“Asymmetrical warfare” is usually understood to refer to military battles between highly developed and well armed nations and smaller, seemingly inferior nations who nonetheless turn the tables and win. Viet Nam is a good example.
Dan Coats, the U.S. Director of National Intelligence, takes the Mueller indictments of Russian nationals for interfering in the 2016 presidential election as a new kind of asymmetrical warfare. In terms of hard military and economic power, Russia is vastly inferior to the United States. But in terms of cyber warfare, the battle is much more equal. It sounds to me as if Russia may be ahead, while large segments of our population including Trump continue to be in denial.
“Mr. Coats said Russian and other actors were exploring vulnerabilities in critical infrastructure and trying to infiltrate energy, water, nuclear and manufacturing sectors.

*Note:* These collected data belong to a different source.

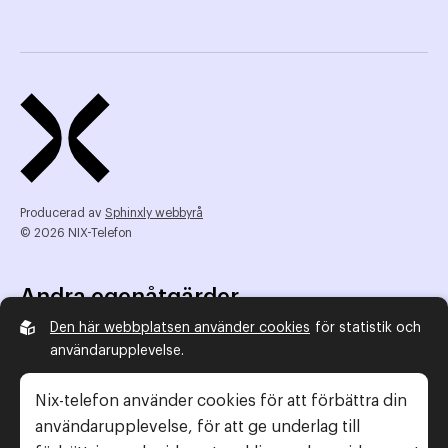
Producerad av
Sphinxly webbyrå
© 2026 NIX-Telefon
Andra egenåtgärder
Den här webbplatsen använder cookies
för statistik och
NIX Telefon
användarupplevelse.
NIX addresserat
Reklamombudsmannen
Nix-telefon använder cookies för att förbättra din
Konsumentverket
användarupplevelse, för att ge underlag till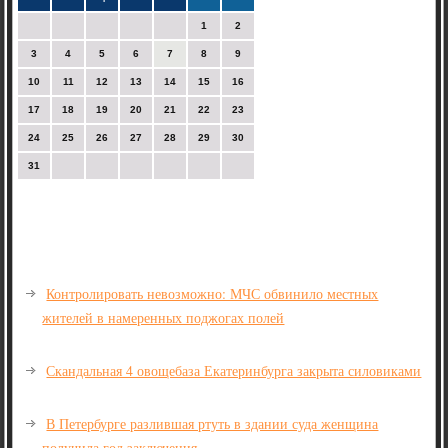
1
2
3
4
5
6
7
8
9
10
11
12
13
14
15
16
17
18
19
20
21
22
23
24
25
26
27
28
29
30
31
Контролировать невозможно: МЧС обвинило местных
жителей в намеренных поджогах полей
Скандальная 4 овощебаза Екатеринбурга закрыта силовиками
В Петербурге разлившая ртуть в здании суда женщина
получила год заключения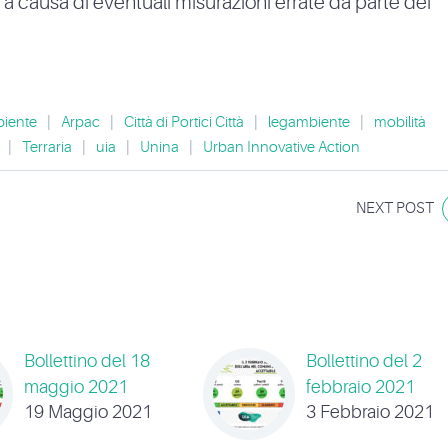
e a causa di eventuali misurazioni errate da parte dei
iente
|
Arpac
|
Città di Portici Città
|
legambiente
|
mobilità
|
Terraria
|
uia
|
Unina
|
Urban Innovative Action
NEXT POST
Bollettino del 18
Bollettino del 2
maggio 2021
febbraio 2021
19 Maggio 2021
3 Febbraio 2021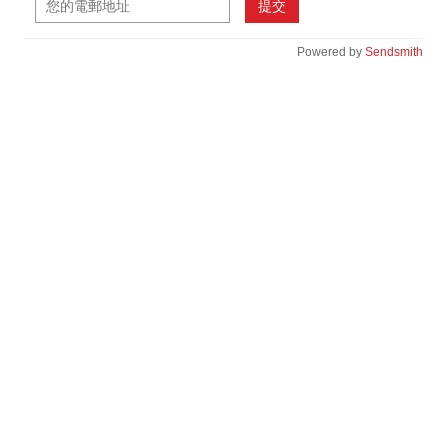
提交
Powered by
Sendsmith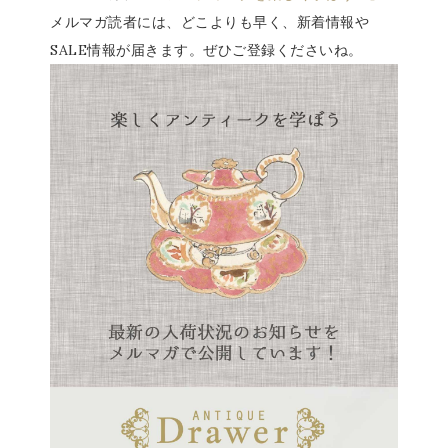
メルマガ読者には、どこよりも早く、新着情報や
SALE情報が届きます。ぜひご登録くださいね。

“These actions are persistent, they are pervasive and they are meant to undermine America’s democracy,” Mr. Coats said.
He did not outline any details of what exactly the United States or its intelligence agencies will do to curtail the intrusions. But he did say intelligence and other government agencies will speak more publicly about the threat of cyberattacks and cyberinterference to increase public knowledge.

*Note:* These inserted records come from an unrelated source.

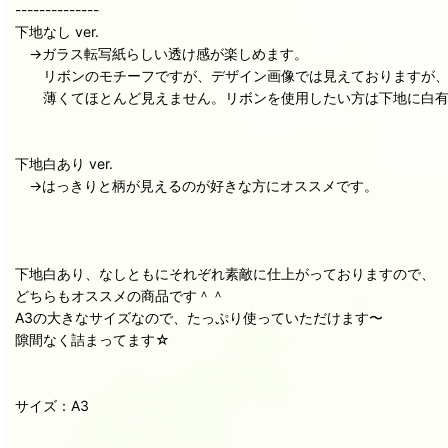
--------------
下地なし ver.
→ガラス転写紙らしい透け感が楽しめます。
リボンのモチーフですが、デザイン画像では見えておりますが、
薄くてほとんど見えません。リボンを使用したい方は下地に白有
下地白あり ver.
→はっきりと柄が見えるのが好きな方にオススメです。
下地白あり、なしともにそれぞれ素敵に仕上がっておりますので、
どちらもオススメの商品です＾＾
A3の大きなサイズなので、たっぷり使っていただけます〜
隙間なく詰まってます☆
サイズ：A3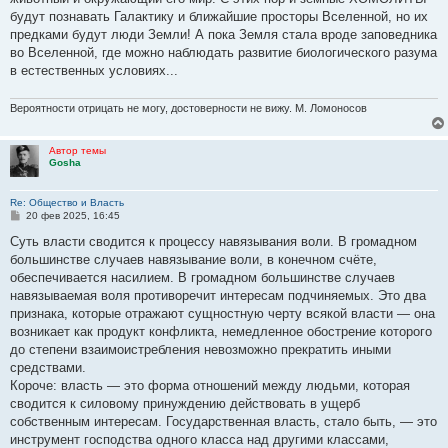
будут познавать Галактику и ближайшие просторы Вселенной, но их
предками будут люди Земли! А пока Земля стала вроде заповедника
во Вселенной, где можно наблюдать развитие биологического разума
в естественных условиях...
Вероятности отрицать не могу, достоверности не вижу. М. Ломоносов
Автор темы
Gosha
Re: Общество и Власть
С
20 фев 2025, 16:45
о
о
Суть власти сводится к процессу навязывания воли. В громадном
б
большинстве случаев навязывание воли, в конечном счёте,
щ
е
обеспечивается насилием. В громадном большинстве случаев
н
навязываемая воля противоречит интересам подчиняемых. Это два
и
е
признака, которые отражают сущностную черту всякой власти — она
возникает как продукт конфликта, немедленное обострение которого
до степени взаимоистребления невозможно прекратить иными
средствами.
Короче: власть — это форма отношений между людьми, которая
сводится к силовому принуждению действовать в ущерб
собственным интересам. Государственная власть, стало быть, — это
инструмент господства одного класса над другими классами,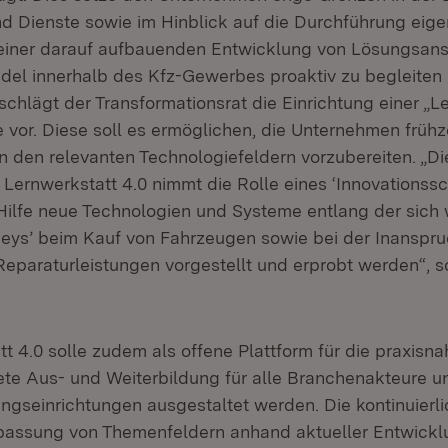
d Dienste sowie im Hinblick auf die Durchführung eige
einer darauf aufbauenden Entwicklung von Lösungsan
el innerhalb des Kfz-Gewerbes proaktiv zu begleiten
schlägt der Transformationsrat die Einrichtung einer „L
 vor. Diese soll es ermöglichen, die Unternehmen frühze
n den relevanten Technologiefeldern vorzubereiten. „Di
Lernwerkstatt 4.0 nimmt die Rolle eines ‘Innovationssc
 Hilfe neue Technologien und Systeme entlang der sic
neys’ beim Kauf von Fahrzeugen sowie bei der Inansp
eparaturleistungen vorgestellt und erprobt werden“, s
t 4.0 solle zudem als offene Plattform für die praxisn
ete Aus- und Weiterbildung für alle Branchenakteure un
ungseinrichtungen ausgestaltet werden. Die kontinuierl
assung von Themenfeldern anhand aktueller Entwicklu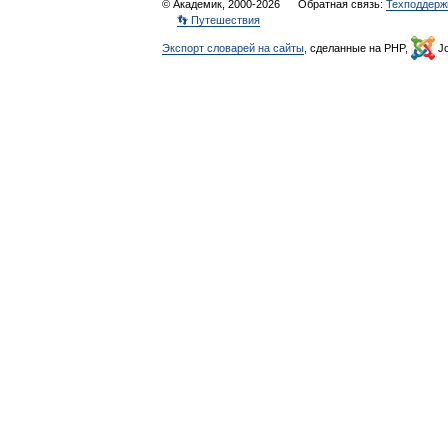
© Академик, 2000-2026
Обратная связь:
Техподдерж
👣 Путешествия
Экспорт словарей на сайты
, сделанные на PHP,
Jo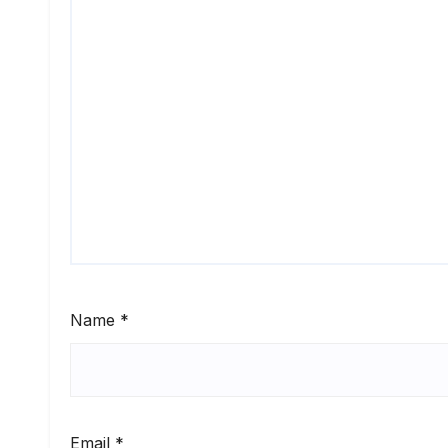
Name
*
Email
*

Mr. Coats said cyberattacks from Russia, China, North Korea and Iran were mounting on American business and government agencies every day.
China has the most adept hackers working for a government, Mr. Coats said. But Beijing’s agenda was more focused on stealing information and technical advances, while Moscow remained more interested in dividing the United States from its allies and undermining democracy, he said.”
Unless Trump pops off and bombs Tehran or North Korea, this cyber battle is clearly the defining security threat of our time. Trump doesn’t even use a computer, and he seems fundamentally incapable of grasping the severity of the problem or seeing the Russian intrusion into the presidential election as being about anything but him. We’re going to have to look to other parts of our government in order to step and meet this new and very dangerous challenge.